Cash Flow Part II: How to Take Charge of Your Bank

Cash Flow Part II: How to Take Charge of Your Bank


Last month, in the first post of the series on Cash Flow,  I shared some important lessons I learned about finance by playing the game Monopoly. This month, I want to conclude the two-part series by sharing how to take charge of your bank and four strategies I've found can help any business owner to do just that.

Ever hear of a greased pig chase? It’s a contest, commonly held at county and state fairs, where vegetable shortening is slathered over a pig, which is then released in a crowd of children who attempt to round it up and put it in a pig pen—with squeals from kids and pig alike. That is a little bit of what I think of when I think about us entrepreneurs taking charge of the company piggy bank—sometimes it feels like we’re trying to catch something that doesn’t want to be caught! While I don’t know about greased pig chase strategies, here are four ways to take charge of the bank.

First, find ways to speed up inflows. The faster money comes in, the better for you and the bank, and while we generally cannot control timing, we can certainly influence it. How can we accelerate cash coming in? Getting prepayments or deposits, offering early payment discounts, putting customers on retainers, or having sales are all different ways of influencing customers. If it looks like customers are going to be slow to pay, then get a working capital loan.

Second, slow down outflows, and start slowing down and spreading out payments if necessary. The key to pulling this off successfully is to focus on maintaining healthy vendor relationships. This means notifying vendors as soon as possible that payments will be made after due dates, and / or that installment payments need to be arranged.

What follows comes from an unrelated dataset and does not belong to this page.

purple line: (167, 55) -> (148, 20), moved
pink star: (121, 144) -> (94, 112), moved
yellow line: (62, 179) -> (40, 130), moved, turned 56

Reasonable vendors will respect and appreciate the heads up, and much prefer seeing partial payments as opposed to seeing payment in full far into the future. After all, the partial payment helps their cash flow, and it signals to them that you are remembering and respecting them and their needs. In turn, they will respect you and will continue to work with you during tough spots.

Third, and my favorite technique to improve cash flow, is to become more profitable! When I look to times where I have seen businesses pull out of cash flow crises, the most significant impact came because the bottom line improved. They found ways to get more customers, increase prices, offer new and exciting products, and reduce expenses, all which lead to improved, permanent net profit, which in turn builds the bank.

Finally, if these money management techniques aren’t enough, consider getting a short-term loan to cover temporary dips in cash. New lending options are available through non-bank lenders, including micro loans, non-profit lending agencies, loan marketplaces (where multiple lenders see loan requests and make loan proposals in return), and loans based on receivables or contracts.

When applied together—speeding inflows, slowing outflows, and increasing the bottom line—the cash management game changes quite a bit, especially for businesses that has been struggling with low bank account balances for a long time. Between the last column, where we talked about ways to predict bank balances, and this column on how to influence and control money, the fundamentals are in place for improving the bank balances and build a solid cushion for months and years to come.